If you're new to the Internet, an online service can help ease the transition into cyberspace. You'll learn how to use Internet tools and functions in a familiar, user-friendly environment. Then, after six months or a year, consider making the switch to a national or local ISP to take advantage of the faster access times, greater software options, and unlimited access to the Web and Usenet that an ISP can offer.
Table 1.2 outlines the major online services, their contact information, and their rates for unlimited monthly access. (Note that phone numbers and rates were verified at the time of publication, but may have changed since then. Pricing for online services changes frequently, and trial offers and special deals are offered all the time, so shop around.)
Upgrading for the Internet
Now that you've found a good ISP, you probably want to improve the speed with which you interact with the Internet. This generally means an upgrade in your computer setup or your Internet connection or both. (You might be able to avoid paying a lot of money by optimizing the hardware and connection you've got for Internet use—more on this in the next section.)

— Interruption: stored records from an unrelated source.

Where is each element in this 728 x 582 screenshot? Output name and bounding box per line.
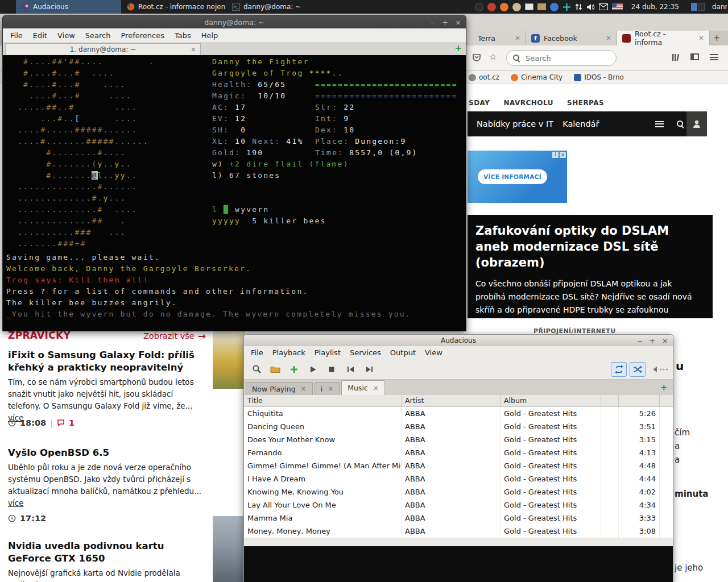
bookmark-cinema-city[interactable]: Cinema City <box>511 73 562 81</box>
menu-edit[interactable]: Edit <box>28 31 52 40</box>
playlist-row[interactable]: I Have A DreamABBAGold - Greatest Hits4:… <box>244 472 673 485</box>
search-input[interactable] <box>524 53 601 63</box>
briefcase-icon[interactable] <box>537 3 546 10</box>
more-link[interactable]: více <box>8 498 23 508</box>
bookmark-star-icon[interactable]: ☆ <box>489 52 497 62</box>
comments-count[interactable]: 1 <box>69 418 75 427</box>
menu-output[interactable]: Output <box>386 348 420 357</box>
workspace-active[interactable] <box>691 3 697 11</box>
menu-preferences[interactable]: Preferences <box>115 31 169 40</box>
playlist-row[interactable]: Mamma MiaABBAGold - Greatest Hits3:33 <box>244 512 673 525</box>
article-title[interactable]: Zafukování optiky do DSLAM aneb moderniz… <box>475 223 705 271</box>
shuffle-toggle-button[interactable] <box>630 362 646 377</box>
tray-app-blue-icon[interactable] <box>550 3 559 11</box>
mail-icon[interactable] <box>599 3 608 10</box>
library-icon[interactable] <box>671 53 680 64</box>
news-item-title[interactable]: Nvidia uvedla podivnou kartu GeForce GTX… <box>8 540 205 565</box>
site-nav-item[interactable]: SDAY <box>469 99 490 107</box>
tab-close-icon[interactable]: × <box>698 34 704 42</box>
site-hamburger-icon[interactable] <box>655 121 664 127</box>
column-header-artist[interactable]: Artist <box>402 395 500 406</box>
volume-knob-icon[interactable] <box>475 3 483 11</box>
menu-help[interactable]: Help <box>196 31 224 40</box>
volume-control[interactable] <box>652 366 668 373</box>
taskbar-window-audacious[interactable]: Audacious <box>16 0 121 14</box>
browser-tab-facebook[interactable]: f Facebook × <box>526 31 617 45</box>
new-tab-button[interactable]: + <box>713 33 721 43</box>
previous-button[interactable] <box>342 362 358 377</box>
sidebar-icon[interactable] <box>690 53 699 60</box>
ad-banner[interactable]: × i VÍCE INFORMACÍ <box>468 151 567 203</box>
search-bar[interactable] <box>506 50 617 66</box>
menu-hamburger-icon[interactable] <box>710 54 718 60</box>
tab-close-icon[interactable]: × <box>328 385 333 393</box>
crosshair-icon[interactable] <box>562 3 571 11</box>
playlist-tab-music[interactable]: Music × <box>341 380 385 395</box>
bookmark-rootcz[interactable]: oot.cz <box>469 73 499 81</box>
search-button[interactable] <box>249 362 264 377</box>
ad-cta-button[interactable]: VÍCE INFORMACÍ <box>478 169 547 184</box>
open-folder-button[interactable] <box>267 362 283 377</box>
next-button[interactable] <box>361 362 377 377</box>
site-account-button[interactable] <box>686 111 707 136</box>
tab-close-icon[interactable]: × <box>606 34 611 42</box>
new-terminal-tab-button[interactable]: + <box>454 43 462 53</box>
repeat-toggle-button[interactable] <box>611 362 627 377</box>
playlist-row[interactable]: Dancing QueenABBAGold - Greatest Hits3:5… <box>244 420 673 433</box>
close-icon[interactable]: × <box>662 336 668 345</box>
terminal-titlebar[interactable]: danny@doma: ~ ‒ + × <box>3 16 466 28</box>
taskbar-window-firefox[interactable]: Root.cz - informace nejen ze ... <box>121 0 226 14</box>
stop-button[interactable] <box>324 362 340 377</box>
site-search-icon[interactable] <box>676 120 684 128</box>
site-menu-jobs[interactable]: Nabídky práce v IT <box>477 119 553 128</box>
ad-info-icon[interactable]: i <box>552 152 559 158</box>
playlist-row[interactable]: Lay All Your Love On MeABBAGold - Greate… <box>244 498 673 512</box>
tab-close-icon[interactable]: × <box>191 45 196 53</box>
taskbar-clock[interactable]: 24 dub, 22:35 <box>631 3 679 11</box>
menu-view[interactable]: View <box>52 31 80 40</box>
pocket-icon[interactable] <box>472 53 481 64</box>
audacious-titlebar[interactable]: Audacious ‒ + × <box>244 335 673 346</box>
add-button[interactable] <box>286 362 302 377</box>
playlist-row[interactable]: FernandoABBAGold - Greatest Hits4:13 <box>244 446 673 459</box>
terminal-tab[interactable]: 1. danny@doma: ~ × <box>5 43 201 55</box>
news-item-title[interactable]: iFixit o Samsung Galaxy Fold: příliš kře… <box>8 349 205 374</box>
column-header-title[interactable]: Title <box>244 395 402 406</box>
taskbar-window-terminal[interactable]: >_ danny@doma: ~ <box>226 0 332 14</box>
ad-close-icon[interactable]: × <box>560 152 566 158</box>
site-nav-item[interactable]: SHERPAS <box>567 99 604 107</box>
show-all-link[interactable]: Zobrazit vše → <box>143 330 206 342</box>
terminal-screen[interactable]: #....##'##.... . #....#...# .... #....#.… <box>3 55 466 331</box>
tab-close-icon[interactable]: × <box>301 385 307 393</box>
playlist-tab-i[interactable]: i × <box>315 382 340 395</box>
site-menu-calendar[interactable]: Kalendář <box>562 119 599 128</box>
tab-close-icon[interactable]: × <box>373 384 379 392</box>
column-header-time[interactable] <box>619 395 660 406</box>
menu-file[interactable]: File <box>5 31 28 40</box>
playlist-row[interactable]: Money, Money, MoneyABBAGold - Greatest H… <box>244 525 673 538</box>
workspace-switcher[interactable] <box>691 3 705 11</box>
playlist-row[interactable]: Does Your Mother KnowABBAGold - Greatest… <box>244 433 673 446</box>
menu-playlist[interactable]: Playlist <box>310 348 345 357</box>
workspace-2[interactable] <box>698 3 705 11</box>
network-arrows-icon[interactable] <box>575 3 582 11</box>
menu-tabs[interactable]: Tabs <box>169 31 196 40</box>
site-nav-item[interactable]: NAVRCHOLU <box>503 99 553 107</box>
menu-file[interactable]: File <box>246 348 268 357</box>
new-playlist-tab-button[interactable]: + <box>660 382 668 393</box>
menu-view[interactable]: View <box>420 348 447 357</box>
close-icon[interactable]: × <box>455 18 461 27</box>
playlist-row[interactable]: ChiquititaABBAGold - Greatest Hits5:26 <box>244 407 673 420</box>
column-header-album[interactable]: Album <box>500 395 601 406</box>
playlist-row[interactable]: Knowing Me, Knowing YouABBAGold - Greate… <box>244 485 673 498</box>
tray-app-orange-icon[interactable] <box>500 3 508 11</box>
us-flag-icon[interactable] <box>612 3 623 10</box>
speaker-icon[interactable] <box>586 3 595 11</box>
playlist-row[interactable]: Gimme! Gimme! Gimme! (A Man After Midnig… <box>244 459 673 472</box>
menu-playback[interactable]: Playback <box>268 348 310 357</box>
maximize-icon[interactable]: + <box>442 18 448 27</box>
tray-app-tan-icon[interactable] <box>512 3 521 11</box>
tab-close-icon[interactable]: × <box>515 34 520 42</box>
display-icon[interactable] <box>525 3 533 10</box>
playlist-tab-now-playing[interactable]: Now Playing × <box>246 382 313 395</box>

Before upgrading, decide exactly what you want to do on the Internet. Then, you can target your computer system and connection for those activities and avoid buying new components that you don't need. Tables 1.3 and 1.4 describe the optimal configurations for three levels of Internet use:
· Low-end: Sending email, reading Usenet, and other text-restricted activities
· Midrange: Basic email, chat, and Web browsing, but infrequent multimedia playing, software downloading, and access of high-end technologies
· High-end: Full-out, fast Web browsing, including playing streaming video and audio, interacting with the latest technologies, and frequent downloading and uploading of files
Note that setting up and using a shell-account connection, specified for the low-end system, is not easy. It requires some knowledge of UNIX and a willingness to tinker around for a while before you figure out what you're doing. Also, it might be nearly impossible to locate an ISP that supports your system. You'll have an easier time going online if you upgrade your entire system first.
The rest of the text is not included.